Would you output the entries below only from the line containing "Gli Utenti, a" through the line containing "che, anche nel caso in cui gli Utenti non", exactly as they stand and with both ends included?
-- RECORDS FOR THE EXERCISE follows --
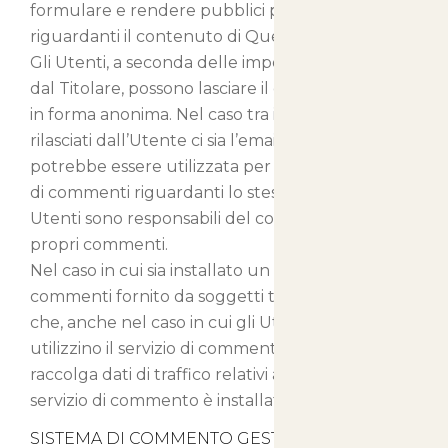
formulare e rendere pubblici propri commenti
riguardanti il contenuto di Questo Sito Web.
Gli Utenti, a seconda delle impostazioni decise
dal Titolare, possono lasciare il commento anche
in forma anonima. Nel caso tra i Dati Personali
rilasciati dall’Utente ci sia l’email, questa
potrebbe essere utilizzata per inviare notifiche
di commenti riguardanti lo stesso contenuto. Gli
Utenti sono responsabili del contenuto dei
propri commenti.
Nel caso in cui sia installato un servizio di
commenti fornito da soggetti terzi, è possibile
che, anche nel caso in cui gli Utenti non
utilizzino il servizio di commento, lo stesso
raccolga dati di traffico relativi alle pagine in cui il
servizio di commento è installato.
SISTEMA DI COMMENTO GESTITO IN MODO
-- RECORDS FOR THE EXERCISE concluded --
• [ANSWER SPACE]
Gli Utenti, a seconda delle impostazioni decise
dal Titolare, possono lasciare il commento anche
in forma anonima. Nel caso tra i Dati Personali
rilasciati dall’Utente ci sia l’email, questa
potrebbe essere utilizzata per inviare notifiche
di commenti riguardanti lo stesso contenuto. Gli
Utenti sono responsabili del contenuto dei
propri commenti.
Nel caso in cui sia installato un servizio di
commenti fornito da soggetti terzi, è possibile
che, anche nel caso in cui gli Utenti non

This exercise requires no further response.